According to Afghan intelligence, Pakistan demands one thing above all before freeing a detainee: he has to understand that Afghanistan, not Pakistan, is the place for jihad. That message seems to come through loud and clear. “It’s true that many Taliban have spent years in Pakistani jails without charges, but they become even more extremist rather than more peace-loving,” says a former Taliban diplomat now living in Kabul. “Releasing them in Pakistan allows them to go back and resume killing innocent Afghans. It’s like releasing deadly snakes back into the jungle.”
The problem isn’t only those former prisoners who are sent out by Pakistani intelligence. “Releasing captured Taliban has never worked out well,” says an Afghan Intelligence officer—and that includes even detainees the Afghans have deemed ready to go free. “In 2009 the Afghan government released a Taliban deputy minister known as Shahid Khel,” the officer recalls. “The next day he was in Quetta, and by the third week he had opened a madrassa near Quetta and was sending fighters into Afghanistan.”

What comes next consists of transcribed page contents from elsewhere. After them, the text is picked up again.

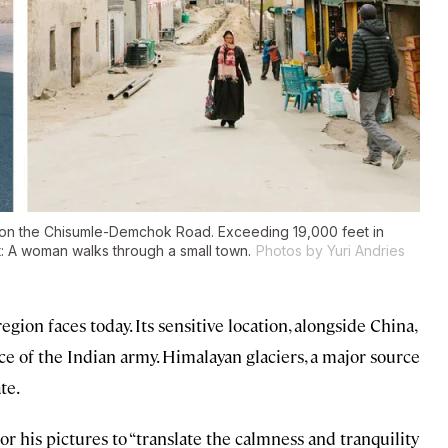
in on the Chisumle-Demchok Road. Exceeding 19,000 feet in
ght: A woman walks through a small town.
Photos by Yuri Andries
region faces today. Its sensitive location, alongside China,
ce of the Indian army. Himalayan glaciers, a major source
te.
or his pictures to “translate the calmness and tranquility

Somehow Pakistan continues to play both sides. When U.S. officials accuse Islamabad of supporting the Taliban, the Pakistanis say: “Then why do we have so many of their leaders behind bars?” Then they turn around and tell the Taliban “Make yourselves at home in our country, even though at times we may be forced to make a show of arresting some of you. You have to understand the pressure we’re getting from Washington.” And that’s the least of Pakistan’s duplicity toward the Taliban, says an Afghan intelligence officer. Even as the ISI has encouraged the insurgents, the Pakistani government has acquiesced to U.S. drone attacks in the tribal areas; captured as many as 1,000 al Qaeda operatives and fighters; and arrested hundreds of Taliban fighters and commanders, handing some over to the Afghan government and keeping Baradar and others under lock and key.
And yet the insurgents seem to be certain that Pakistan is on their side. An Afghan Taliban commander, having spent two years in Pakistan custody, contends that only a small number of Pakistani officials are against the Afghan Taliban. “Pakistan has a love-hate policy toward the Taliban,” the E.U. diplomat says. “They will never turn 100 percent against the Taliban, but they wouldn’t want them back in power again either.”

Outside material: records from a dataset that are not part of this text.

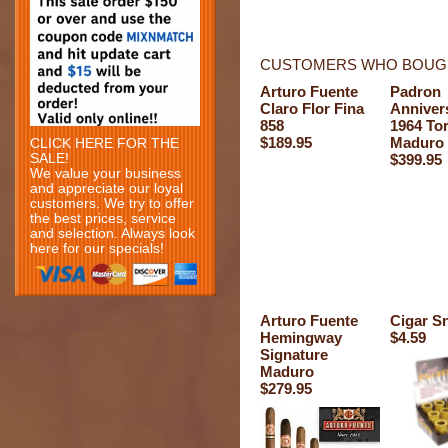
CUSTOMERS WHO BOUGH
Arturo Fuente
Padron
Claro Flor Fina
Anniver
858
1964 To
$189.95
Maduro
CLICK HERE FOR THE
SALE!
$399.95
We value your business
and appreciate our loyal
customers. We try to offer
the best prices, service
and selection. Always look
here for our specials!
Arturo Fuente
Cigar Sn
Hemingway
$4.59
Signature
Maduro
$279.95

The Taliban can’t afford to antagonize the proprietors of the tribal areas where they are based and of their capital in exile, Quetta. And yet it seems clear that the ISI is committed to keeping Afghanistan destabilized no matter what the cost—no matter if that means betraying their Taliban proteges, or even if it might strengthen their own government’s sworn enemies in the Pakistani Taliban. The overriding priority is for Pakistan to remain the final decision maker in Afghanistan. “Until the Americans begin taking a realistic stance toward Pakistan, the dream of peace in Afghanistan will never come true,” the E.U. diplomat says. At this point, that may be impossible. And in that case the game is over. Pakistan has won.